Saturday, March 31, 2007

Buffy and Spike - Complete Friendship, Part 3

Season 7 – Complete Friendship

In complete friendship the will commands the inferior powers and moderates both reason and passion. The will values things for their own sake and provides the basis for complete friendship that is both beneficial and pleasurable. This is the relationship that Spike and Buffy were able to establish during season seven.

In season seven, Spike continues to be of utilitarian use to Buffy. He gives her valuable information about the coming evil; helps locate Willow while she is missing and is an essential ally in the fight against the First Evil, the 'big bad' of the season. He helps Buffy train the potential slayers and ultimately, bears the burden of the amulet that saves the world. He helps Buffy accomplish her task of keeping the world safe, while Buffy helps him reconcile with the soul that he won for himself at the end of season six. Her belief in him allows him to withstand the torture and temptation offered by the First and remain firmly on the side of good. In short, they bring out the best in each other.
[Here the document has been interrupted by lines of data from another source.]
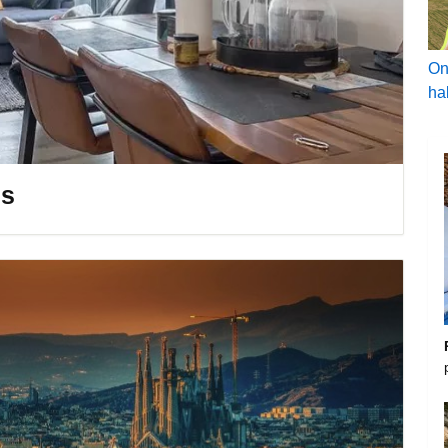
On
ha
us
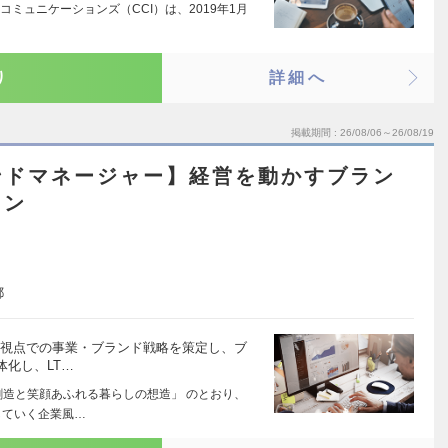
ー・コミュニケーションズ（CCI）は、2019年1月
り
詳細へ
掲載期間
26/08/06～26/08/19
ンドマネージャー】経営を動かすブラン
ョン
都
期視点での事業・ブランド戦略を策定し、ブ
化し、LT…
創造と笑顔あふれる暮らしの想造」 のとおり、
していく企業風…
Buffy shows more compassion and understanding to Spike than she shows just about any other character, even after (or maybe because of) their chequered and messy past, while Spike is elevated to the status of ‘champion’ ably assisted by Buffy’s belief and good influence.

With the ambiguity over his position on good and evil resolved this frees the relationship to develop in a new direction. Buffy and Spike share a history of seeking each other out for both utility and pleasure but by season seven they have curtailed their physical relationship. The pleasure they gain from the other is intimate rather than overtly erotic. They obviously still find each other attractive and physical intimacy is a distinct possibility (if not an inevitability, depending on how you read the final episode). The important distinction is that the pleasure they gain from the other exists for its own sake and is not dependant on conditions but rather, stems from mutual admiration, respect and love. Spike says he loves Buffy, not because he wants her, but because of whom she is - one hell of a woman, the one. Buffy gets courage and support from Spike and comes to need his presence, above all else, in order to achieve her goals. Ultimately, they must team up, a unique combination, to save the world – she, an axe wielding Slayer and he the amulet bearing champion, her champion, who she loves.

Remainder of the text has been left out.